Work item -
Make a tally of the lines in the records that include the string "Newsletter", and give only that number.

Data provided -

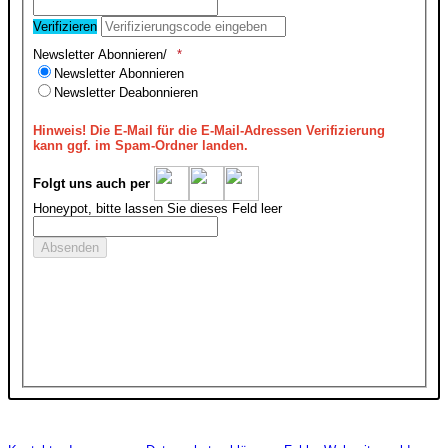
Verifizieren
Newsletter Abonnieren/
Newsletter Abonnieren
Newsletter Deabonnieren
Hinweis!
Die E-Mail für die E-Mail-Adressen Verifizierung
kann ggf. im Spam-Ordner landen.
Folgt uns auch per
Honeypot, bitte lassen Sie dieses Feld leer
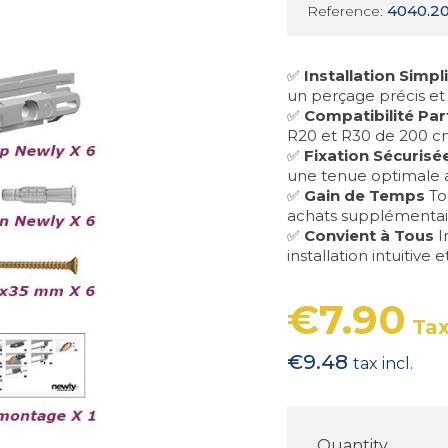
4040.2
Reference:
✅
Installation Simpli
un perçage précis et
✅
Compatibilité Par
R20 et R30 de 200 c
✅
Fixation Sécurisé
une tenue optimale 
✅
Gain de Temps
Tou
achats supplémentai
✅
Convient à Tous
I
installation intuitive e
€7.90
Tax
€9.48
tax incl.
Quantity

Response to this exercise -
3